„Rebellisch oder unpolitisch? Protestgeneration 2018“ auf der Leipziger Buchmesse

Tipp für die Leipziger Buchmesse: Morgen, Samstag 17.3. um 17:00 Premiere unseres Films „Rebellisch oder unpolitisch? Protestgeneration 2018“ (52 min.),

und am Sonntag 18.3. um 15:00 Diskussion mit unserer Protatonistin Newroz Duman (Jugendliche ohne Grenzen) und Gretchen Dutschke, beides am arte-Stand!

50 Jahre ist es her, dass die Studenten in Europa und den USA auf die Straße gingen und viele glaubten, die Revolution stehe vor der Tür.
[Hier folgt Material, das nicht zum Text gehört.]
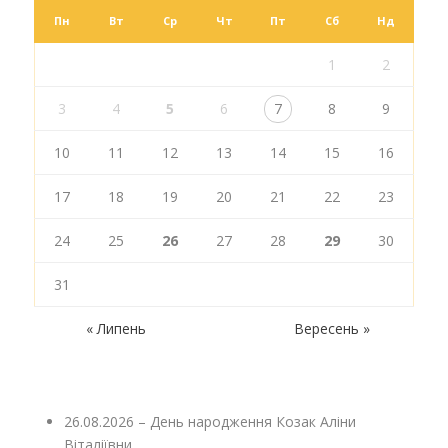
Пн
Вт
Ср
Чт
Пт
Сб
Нд
1
2
3
4
5
6
7
8
9
10
11
12
13
14
15
16
17
18
19
20
21
22
23
24
25
26
27
28
29
30
31
« Липень
Вересень »
26.08.2026 – День народження Козак Аліни
Віталіївни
Heute sieht man ein Erstarken der Rechten, mit Trump, Brexit und AfD, dazu die globale Bedrohung des Klimawandels. Wie steht es also um das politische Engagement der jungen Menschen in Europa heute, 50 Jahre danach? Was können sie vom Erbe der 68er über­nehmen? Brauchen wir eine neue Protestgeneration in Europa 2018? Der Dokumentarfilm untersucht den Stand der Protestbewegungen in Spanien und Frankreich – was wurde aus Nuit Debout und den Indignados? – und schaut sich in Deutschland um.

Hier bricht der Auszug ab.